Some banks have online banking services that look like they’ve been built in 2002 and haven’t been updated since, while other banks are investing heavily into their online services to make sure they’re on top of the game.

3)    The people & communication

Were they treating us like we’re their most important potential client, or were we just another corporate account for them? How difficult was it to reach them? Did they get back to us on questions in a timely manner? At the end of the day, it’s still a relationship that’s being formed and you need to be partners with the bank. They need to be someone you actually enjoy working with, instead of dread. We put a lot of stock into finding the right people, not just the right bank. It’s the people at the bank who make the real difference.

4)    Industry experience

Did we have to explain our business to them or did they understand our business? Believe it or not, it was a major factor in choosing the right bank. Some banks were better suited for your old school manufacturing and service related industries, which we knew wouldn’t be the right fit. The banks we sought out were well versed in online businesses and understood the way we operate and what we need out of a bank.

5)    Speed & efficiency

As mentioned before in communication, the speed of getting answers and paperwork going back and forth became a very important factor in our decision. Turnaround on questions, paperwork, etc. was extremely varied between banks and it ruled out a few banks solely on that fact alone.

6)    Decision makers

The really interesting thing between banks was who could make decisions and who couldn’t. Some of the commercial bankers who met with us needed to go through an extensive process to get a line of credit in place, including the banker presenting to a board, while some bankers were able to make the decisions themselves. In one example, we’d present to a bank on a Tuesday, they would then present to their board the following Tuesday and then we wouldn’t hear back on a decision till Friday. Another banker we met with, from a large national bank, was actually able to make the decision himself and had our line approved within two days.
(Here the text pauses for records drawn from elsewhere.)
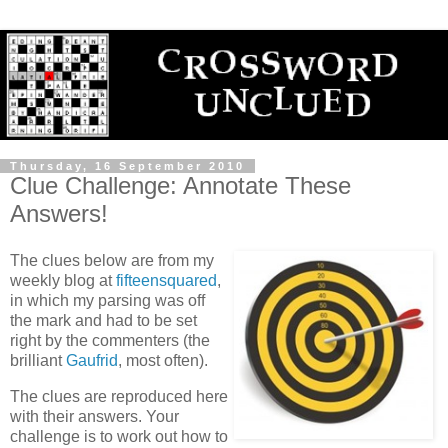
Thursday, 16 September 2010
Clue Challenge: Annotate These
Answers!
The clues below are from my
weekly blog at
fifteensquared
,
in which my parsing was off
the mark and had to be set
right by the commenters (the
brilliant
Gaufrid
, most often).
The clues are reproduced here
with their answers. Your
challenge is to work out how to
Ultimately when we picked which bank to switch to, one of the most important factors for us was the decision making power. If we ever needed the line of credit increased or any other serious matter we didn’t want to have to deal with spending weeks on the hook. We also didn’t want to have the decision made by people we were never able to meet with or present our business to.  As a bootstrapped business we were able to secure millions in available funding to help grow our business without giving away any equity.